— Your objective —
Look through the entries below. Report each line that has the word "documents" in it.

• • • •

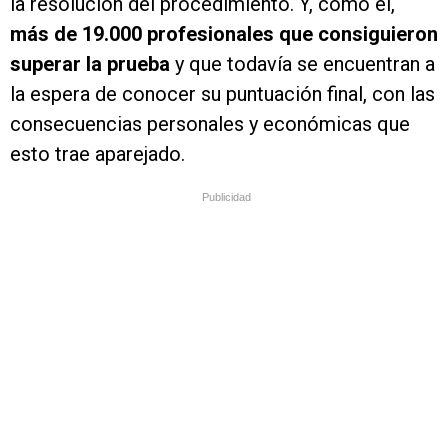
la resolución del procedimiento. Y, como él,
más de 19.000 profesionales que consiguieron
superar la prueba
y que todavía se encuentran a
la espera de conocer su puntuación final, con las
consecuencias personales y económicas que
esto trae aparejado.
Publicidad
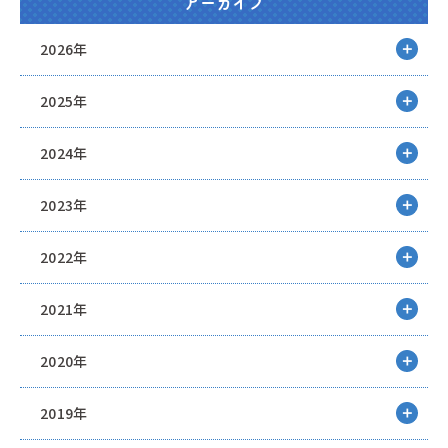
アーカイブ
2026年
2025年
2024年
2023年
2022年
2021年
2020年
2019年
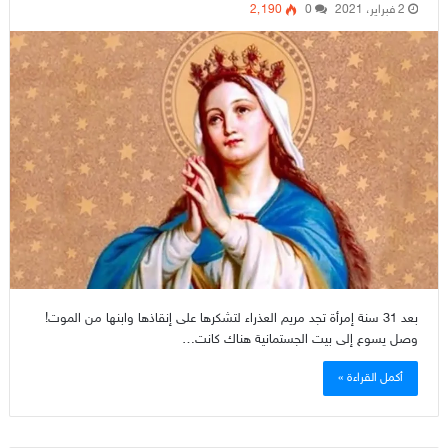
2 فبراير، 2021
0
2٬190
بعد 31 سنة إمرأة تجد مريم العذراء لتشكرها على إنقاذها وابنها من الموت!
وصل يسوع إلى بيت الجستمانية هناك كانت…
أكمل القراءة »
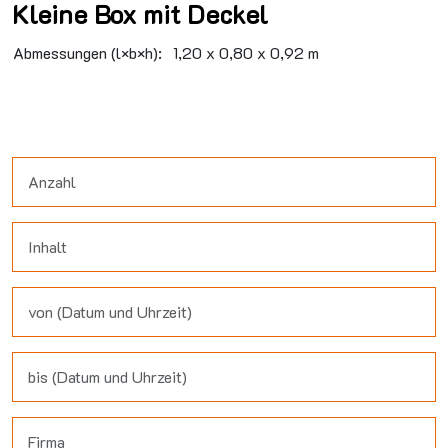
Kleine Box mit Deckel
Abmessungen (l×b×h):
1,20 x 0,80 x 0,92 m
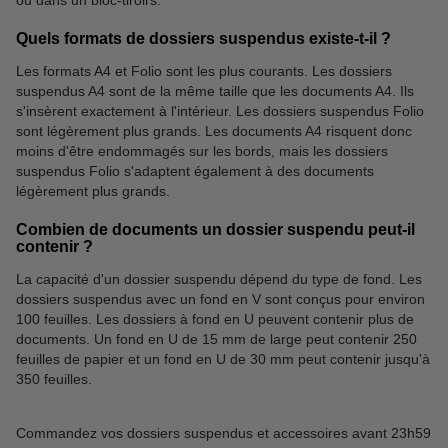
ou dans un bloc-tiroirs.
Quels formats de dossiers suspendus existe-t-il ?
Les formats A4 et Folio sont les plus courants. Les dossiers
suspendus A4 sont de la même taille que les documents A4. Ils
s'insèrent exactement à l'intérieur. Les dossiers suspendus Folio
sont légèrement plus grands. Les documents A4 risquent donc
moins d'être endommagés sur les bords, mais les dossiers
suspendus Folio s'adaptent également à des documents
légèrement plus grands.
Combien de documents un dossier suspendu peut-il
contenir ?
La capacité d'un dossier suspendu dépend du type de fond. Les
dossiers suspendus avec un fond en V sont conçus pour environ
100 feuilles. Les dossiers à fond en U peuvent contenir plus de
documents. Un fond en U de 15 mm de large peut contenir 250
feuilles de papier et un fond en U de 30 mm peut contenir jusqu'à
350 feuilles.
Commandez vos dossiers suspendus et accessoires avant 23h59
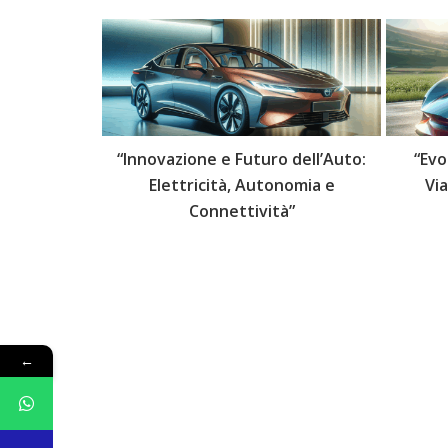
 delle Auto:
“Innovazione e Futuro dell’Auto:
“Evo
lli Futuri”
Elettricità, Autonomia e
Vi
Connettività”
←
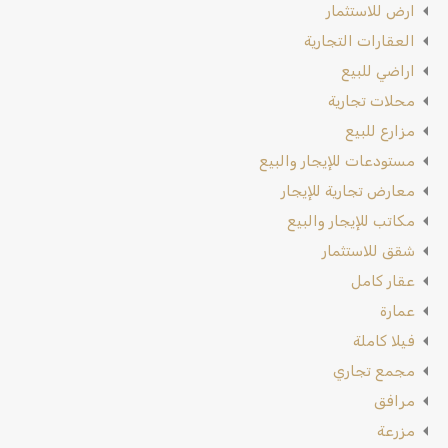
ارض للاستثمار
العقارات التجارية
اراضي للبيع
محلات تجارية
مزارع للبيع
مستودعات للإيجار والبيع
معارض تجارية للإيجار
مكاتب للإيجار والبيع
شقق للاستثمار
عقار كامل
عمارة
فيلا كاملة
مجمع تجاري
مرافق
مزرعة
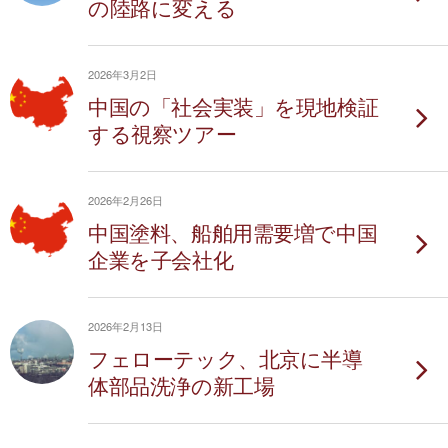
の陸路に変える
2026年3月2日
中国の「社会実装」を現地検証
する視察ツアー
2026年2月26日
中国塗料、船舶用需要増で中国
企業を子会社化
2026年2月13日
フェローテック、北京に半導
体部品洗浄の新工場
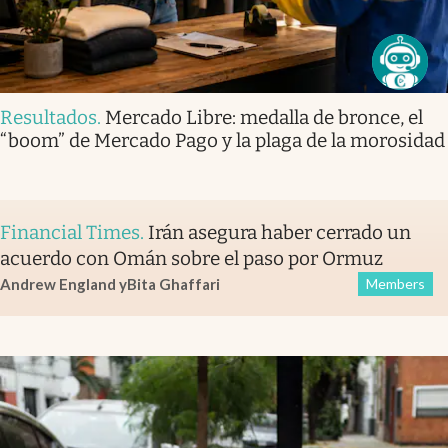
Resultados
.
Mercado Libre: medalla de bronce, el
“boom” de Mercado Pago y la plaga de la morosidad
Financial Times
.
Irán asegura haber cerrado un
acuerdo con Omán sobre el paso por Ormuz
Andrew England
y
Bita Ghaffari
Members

• • • •

— Expected output —
suspendus A4 sont de la même taille que les documents A4. Ils
sont légèrement plus grands. Les documents A4 risquent donc
suspendus Folio s'adaptent également à des documents
Combien de documents un dossier suspendu peut-il
documents. Un fond en U de 15 mm de large peut contenir 250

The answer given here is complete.